Data provided:
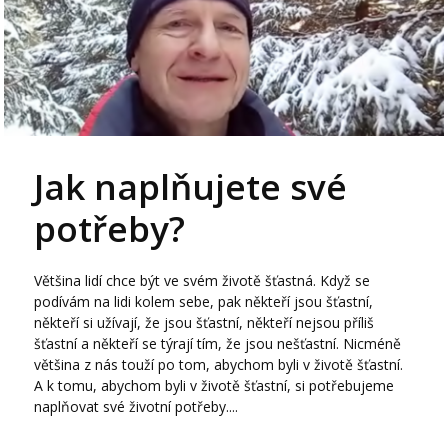
Jak naplňujete své
potřeby?
Většina lidí chce být ve svém životě šťastná. Když se
podívám na lidi kolem sebe, pak někteří jsou šťastní,
někteří si užívají, že jsou šťastní, někteří nejsou příliš
šťastní a někteří se týrají tím, že jsou nešťastní. Nicméně
většina z nás touží po tom, abychom byli v životě šťastní.
A k tomu, abychom byli v životě šťastní, si potřebujeme
naplňovat své životní potřeby....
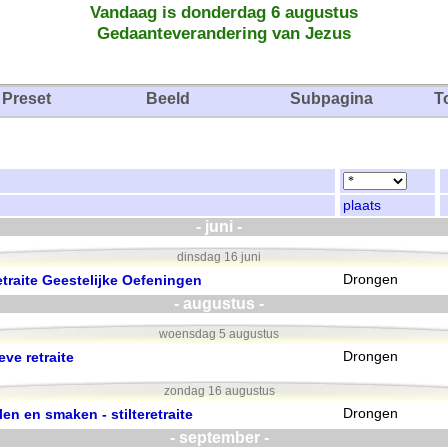
Vandaag is donderdag 6 augustus
Gedaanteverandering van Jezus
Preset
Beeld
Subpagina
T
plaats
- juni -
dinsdag 16 juni
traite Geestelijke Oefeningen
Drongen
- augustus -
woensdag 5 augustus
ve retraite
Drongen
zondag 16 augustus
len en smaken - stilteretraite
Drongen
- september -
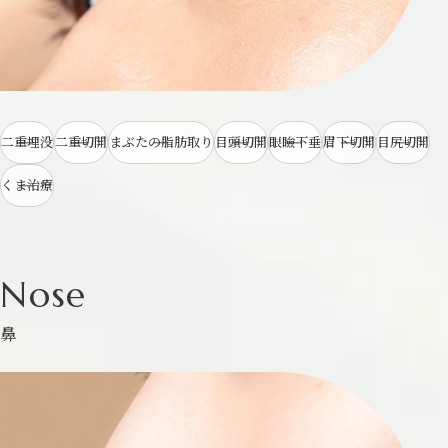
二重埋没
二重切開
まぶたの脂肪取り
目頭切開
眼瞼下垂
眉下切開
目尻切開
くま治療
Nose
鼻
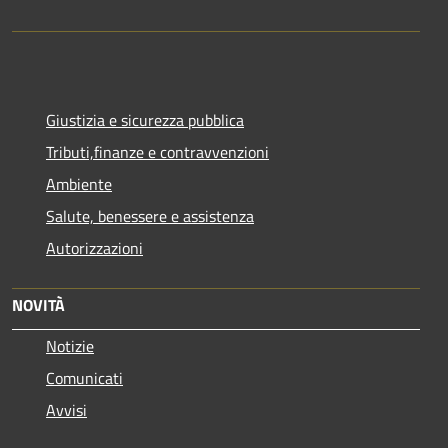
Giustizia e sicurezza pubblica
Tributi,finanze e contravvenzioni
Ambiente
Salute, benessere e assistenza
Autorizzazioni
NOVITÀ
Notizie
Comunicati
Avvisi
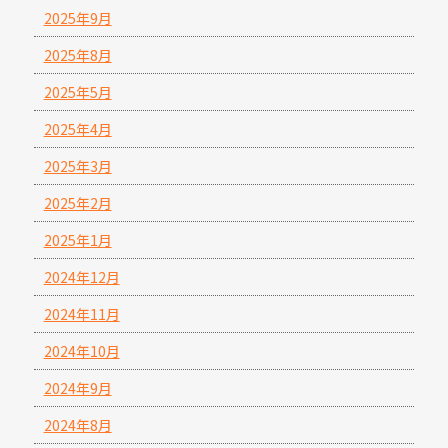
2025年9月
2025年8月
2025年5月
2025年4月
2025年3月
2025年2月
2025年1月
2024年12月
2024年11月
2024年10月
2024年9月
2024年8月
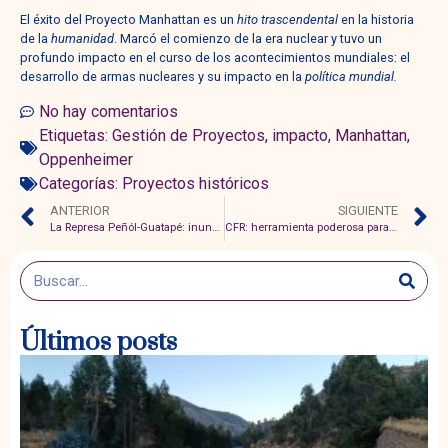
El éxito del Proyecto Manhattan es un
hito trascendental
en la historia
de la
humanidad
. Marcó el comienzo de la era nuclear y tuvo un
profundo impacto en el curso de los acontecimientos mundiales: el
desarrollo de armas nucleares y su impacto en la
política mundial.
No hay comentarios
Etiquetas:
Gestión de Proyectos
,
impacto
,
Manhattan
,
Oppenheimer
Categorías:
Proyectos históricos
ANTERIOR
SIGUIENTE
La Represa Peñól-Guatapé: inundación para garantizar electricidad para Medellín
CFR: herramienta poderosa para la gestión del desempeño organizacional
Últimos posts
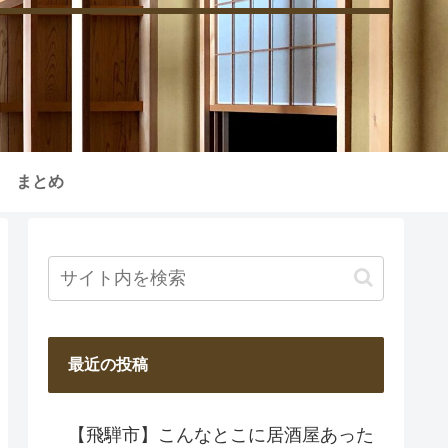
まとめ
最近の投稿
【飛騨市】こんなとこに居酒屋あった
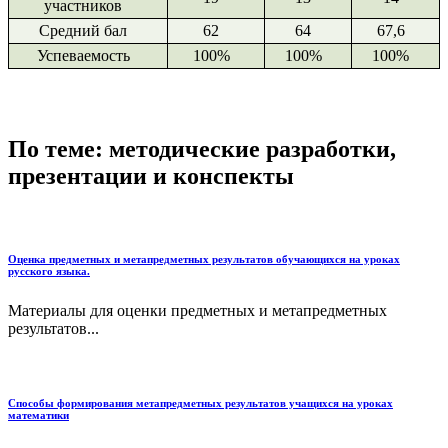
участников
Средний бал
62
64
67,6
Успеваемость
100%
100%
100%
По теме: методические разработки,
презентации и конспекты
Оценка предметных и метапредметных результатов обучающихся на уроках
русского языка.
Материалы для оценки предметных и метапредметных
результатов...
Способы формирования метапредметных результатов учащихся на уроках
математики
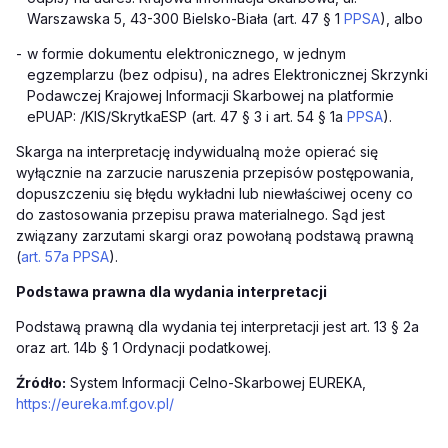
Warszawska 5, 43-300 Bielsko-Biała (art. 47 § 1
PPSA
), albo
-
w formie dokumentu elektronicznego, w jednym
egzemplarzu (bez odpisu), na adres Elektronicznej Skrzynki
Podawczej Krajowej Informacji Skarbowej na platformie
ePUAP: /KIS/SkrytkaESP (art. 47 § 3 i art. 54 § 1a
PPSA
).
Skarga na interpretację indywidualną może opierać się
wyłącznie na zarzucie naruszenia przepisów postępowania,
dopuszczeniu się błędu wykładni lub niewłaściwej oceny co
do zastosowania przepisu prawa materialnego. Sąd jest
związany zarzutami skargi oraz powołaną podstawą prawną
(
art. 57a PPSA
).
Podstawa prawna dla wydania interpretacji
Podstawą prawną dla wydania tej interpretacji jest art. 13 § 2a
oraz art. 14b § 1 Ordynacji podatkowej.
Źródło:
System Informacji Celno-Skarbowej EUREKA,
https://eureka.mf.gov.pl/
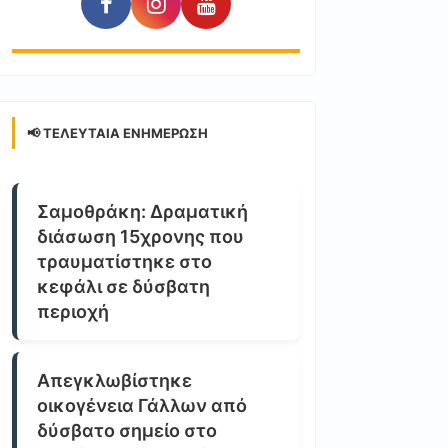
📢 ΤΕΛΕΥΤΑΊΑ ΕΝΗΜΈΡΩΣΗ
Σαμοθράκη: Δραματική
διάσωση 15χρονης που
τραυματίστηκε στο
κεφάλι σε δύσβατη
περιοχή
Απεγκλωβίστηκε
οικογένεια Γάλλων από
δύσβατο σημείο στο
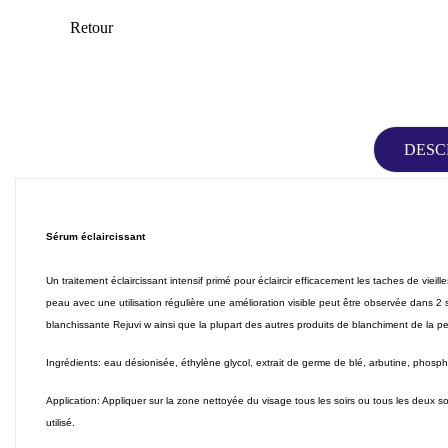
Retour
DESC
Sérum éclaircissant
Un traitement éclaircissant intensif primé pour éclaircir efficacement les taches de viei
peau avec une utilisation régulière une amélioration visible peut être observée dans 
blanchissante Rejuvi w ainsi que la plupart des autres produits de blanchiment de la p
Ingrédients: eau désionisée, éthylène glycol, extrait de germe de blé, arbutine, phosp
Application: Appliquer sur la zone nettoyée du visage tous les soirs ou tous les deux so
utilisé.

Activity:
For every record above, repeat the text exactly and omit any picture.

Response below:
Jak naplňujete své
potřeby?
Většina lidí chce být ve svém životě šťastná. Když se
podívám na lidi kolem sebe, pak někteří jsou šťastní,
někteří si užívají, že jsou šťastní, někteří nejsou příliš
šťastní a někteří se týrají tím, že jsou nešťastní. Nicméně
většina z nás touží po tom, abychom byli v životě šťastní.
A k tomu, abychom byli v životě šťastní, si potřebujeme
naplňovat své životní potřeby....
Vandaag is donderdag 6 augustus
Gedaanteverandering van Jezus
Preset
Beeld
Subpagina
T
plaats
- juni -
dinsdag 16 juni
traite Geestelijke Oefeningen
Drongen
- augustus -
woensdag 5 augustus
ve retraite
Drongen
zondag 16 augustus
len en smaken - stilteretraite
Drongen
- september -
二重埋没
二重切開
まぶたの脂肪取り
目頭切開
眼瞼下垂
眉下切開
目尻切開
くま治療
Nose
鼻
Giustizia e sicurezza pubblica
Tributi,finanze e contravvenzioni
Ambiente
Salute, benessere e assistenza
Autorizzazioni
NOVITÀ
Notizie
Comunicati
Avvisi
2025年9月
2025年8月
2025年5月
2025年4月
2025年3月
2025年2月
2025年1月
2024年12月
2024年11月
2024年10月
2024年9月
2024年8月
El éxito del Proyecto Manhattan es un
hito trascendental
en la historia
de la
humanidad
. Marcó el comienzo de la era nuclear y tuvo un
profundo impacto en el curso de los acontecimientos mundiales: el
desarrollo de armas nucleares y su impacto en la
política mundial.
No hay comentarios
Etiquetas:
Gestión de Proyectos
,
impacto
,
Manhattan
,
Oppenheimer
Categorías:
Proyectos históricos
ANTERIOR
SIGUIENTE
La Represa Peñól-Guatapé: inundación para garantizar electricidad para Medellín
CFR: herramienta poderosa para la gestión del desempeño organizacional
Últimos posts
まとめ
最近の投稿
【飛騨市】こんなとこに居酒屋あった
участников
Средний бал
62
64
67,6
Успеваемость
100%
100%
100%
По теме: методические разработки,
презентации и конспекты
Оценка предметных и метапредметных результатов обучающихся на уроках
русского языка.
Материалы для оценки предметных и метапредметных
результатов...
Способы формирования метапредметных результатов учащихся на уроках
математики
Warszawska 5, 43-300 Bielsko-Biała (art. 47 § 1
PPSA
), albo
-
w formie dokumentu elektronicznego, w jednym
egzemplarzu (bez odpisu), na adres Elektronicznej Skrzynki
Podawczej Krajowej Informacji Skarbowej na platformie
ePUAP: /KIS/SkrytkaESP (art. 47 § 3 i art. 54 § 1a
PPSA
).
Skarga na interpretację indywidualną może opierać się
wyłącznie na zarzucie naruszenia przepisów postępowania,
dopuszczeniu się błędu wykładni lub niewłaściwej oceny co
do zastosowania przepisu prawa materialnego. Sąd jest
związany zarzutami skargi oraz powołaną podstawą prawną
(
art. 57a PPSA
).
Podstawa prawna dla wydania interpretacji
Podstawą prawną dla wydania tej interpretacji jest art. 13 § 2a
oraz art. 14b § 1 Ordynacji podatkowej.
Źródło:
System Informacji Celno-Skarbowej EUREKA,
https://eureka.mf.gov.pl/
📢 ΤΕΛΕΥΤΑΊΑ ΕΝΗΜΈΡΩΣΗ
Σαμοθράκη: Δραματική
διάσωση 15χρονης που
τραυματίστηκε στο
κεφάλι σε δύσβατη
περιοχή
Απεγκλωβίστηκε
οικογένεια Γάλλων από
δύσβατο σημείο στο
Retour
DESC
Sérum éclaircissant
Un traitement éclaircissant intensif primé pour éclaircir efficacement les taches de viei
peau avec une utilisation régulière une amélioration visible peut être observée dans 
blanchissante Rejuvi w ainsi que la plupart des autres produits de blanchiment de la p
Ingrédients: eau désionisée, éthylène glycol, extrait de germe de blé, arbutine, phosp
Application: Appliquer sur la zone nettoyée du visage tous les soirs ou tous les deux so
utilisé.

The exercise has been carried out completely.